ASSIGNED TASK: Every entry should be returned unchanged, with the pictures omitted.

Dataset entries:
+---+

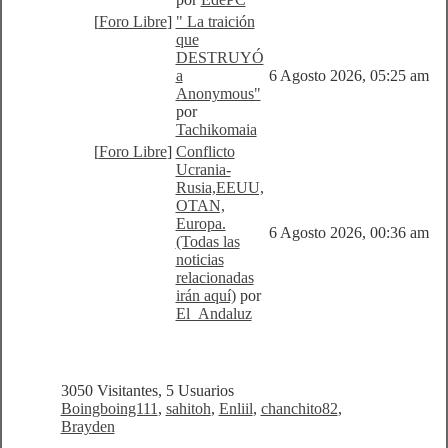
[
Foro Libre
]
" La traición
que
DESTRUYÓ
a
6 Agosto 2026, 05:25 am
Anonymous"
por
Tachikomaia
[
Foro Libre
]
Conflicto
Ucrania-
Rusia,EEUU,
OTAN,
Europa.
6 Agosto 2026, 00:36 am
(Todas las
noticias
relacionadas
irán aquí)
por
El_Andaluz
3050 Visitantes, 5 Usuarios
Boingboing111
,
sahitoh
,
Enliil
,
chanchito82
,
Brayden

+---+

YOUR RESPONSE:
[
Foro Libre
]
" La traición
que
DESTRUYÓ
a
6 Agosto 2026, 05:25 am
Anonymous"
por
Tachikomaia
[
Foro Libre
]
Conflicto
Ucrania-
Rusia,EEUU,
OTAN,
Europa.
6 Agosto 2026, 00:36 am
(Todas las
noticias
relacionadas
irán aquí)
por
El_Andaluz
3050 Visitantes, 5 Usuarios
Boingboing111
,
sahitoh
,
Enliil
,
chanchito82
,
Brayden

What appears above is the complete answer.